Мать Ольги называли спекулянткой за то, что она перекупала у поселковых женщин пуховые платки, бывшие тогда в большой цене, и перепродавала их втридорога на рынке. За это тетю Настю не любили и за глаза осуждали. Обычно к вечеру воскресенья после удачного базарного дня эта небольшого роста, но довольно коренастая дама возвращалась с рынка навеселе, переваливаясь с ноги на ногу, как гусыня, и оглашая окрестности любимой партизанской песней «Шумел сердито брянский лес». А едва переступив порог дома, с места в карьер принималась за разборки в своей бестолковой семье.

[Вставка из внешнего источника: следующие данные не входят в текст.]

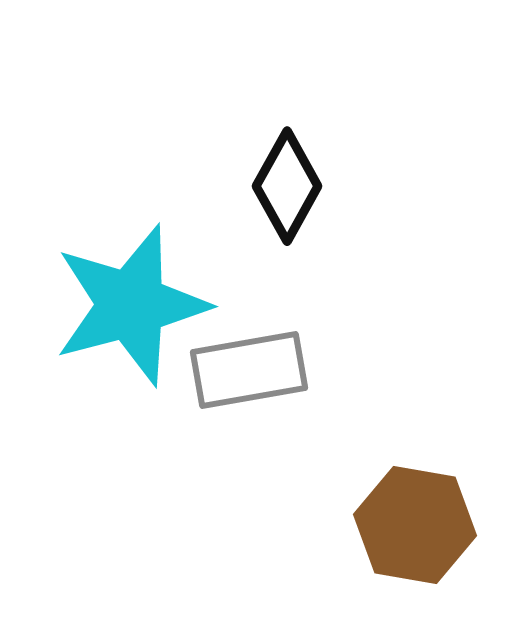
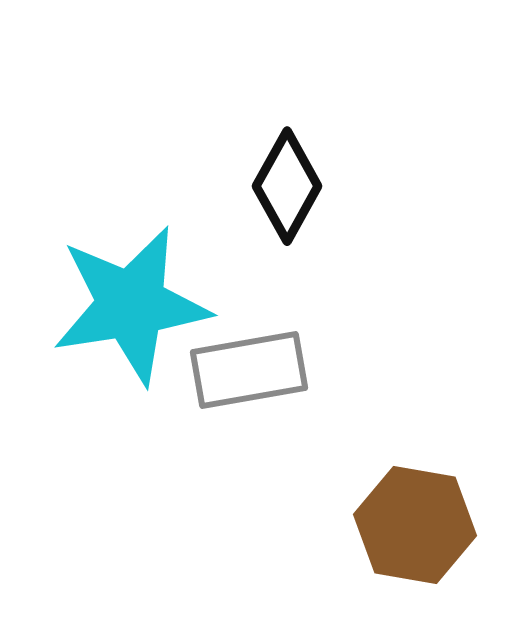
cyan star: rotated 6 degrees clockwise
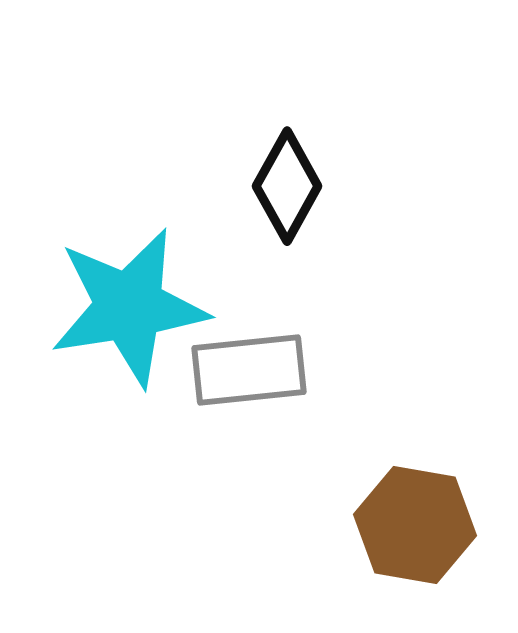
cyan star: moved 2 px left, 2 px down
gray rectangle: rotated 4 degrees clockwise
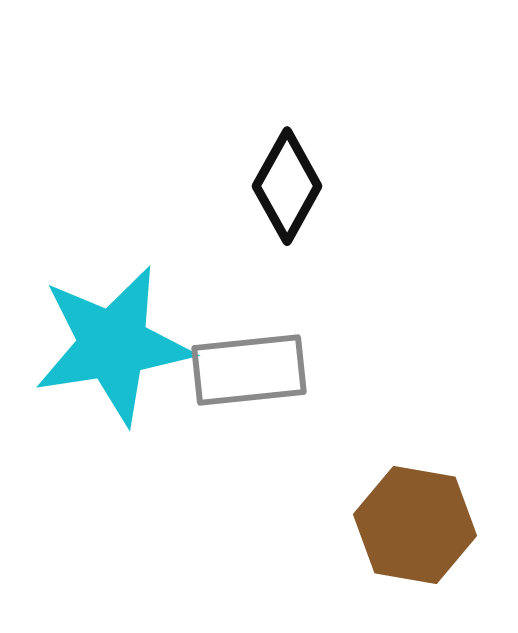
cyan star: moved 16 px left, 38 px down
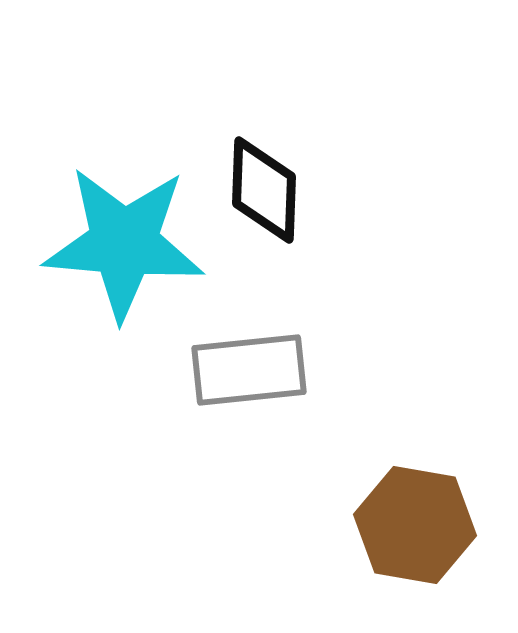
black diamond: moved 23 px left, 4 px down; rotated 27 degrees counterclockwise
cyan star: moved 11 px right, 102 px up; rotated 14 degrees clockwise
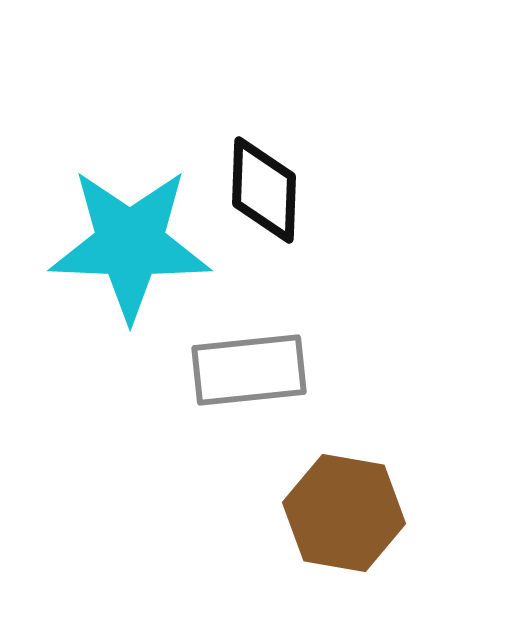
cyan star: moved 6 px right, 1 px down; rotated 3 degrees counterclockwise
brown hexagon: moved 71 px left, 12 px up
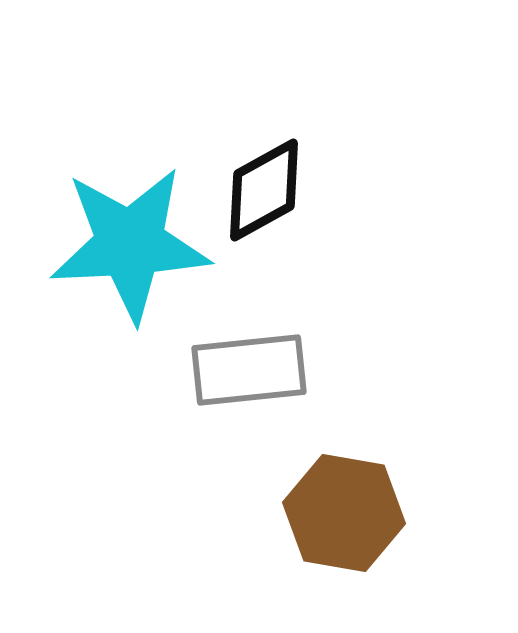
black diamond: rotated 59 degrees clockwise
cyan star: rotated 5 degrees counterclockwise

Стоило тете Насте открыть дверь, как из дома начинали доноситься крики и вопли. Доставалось и детям за бардак в доме, и мужу за хроническую лень. Он никогда и нигде не работал. Не в пример трудолюбивому поселковому народу вставал поздно, где-то в районе десяти, целыми днями или дымил папиросой-самокруткой под названием «козья ножка» на завалинке возле дома. Или поджидал собутыльников у местного магазина, откуда приползал в состоянии изрядного подпития, за что ему регулярно и порой основательно доставалось от жены, которая не стеснялась мужика поколачивать. Под горячую руку попадало от матери и старшему сыну, ставшему впоследствии вором в законе, и младшим дочкам.
– Я всю вашу ораву кормлю! Не жалея здоровья, на базаре целыми днями мерзну, – кричала мать семейства на всю улицу. – А вы матери даже картошки не сварите!
В результате разборок Ольга в слезах прибегала к нам. Однажды зимой явилась босиком, в одном ситцевом сарафанчике и просидела до глубокой ночи. И если бы мама не отвела ее в моей шубе домой, видимо и ночевать осталась. Никто из соседей девочки не хватился.
Играть с Ольгой я не очень любила. Все наши игры неизменно заканчивались, как в ее семье, криками, ссорами-раздорами и слезами. А на прощание подружка неизменно и незаметно уносила под одеждой мою игрушку. «Нервный, запуганный ребенок. Кем она вырастет?» – сочувствовала мама.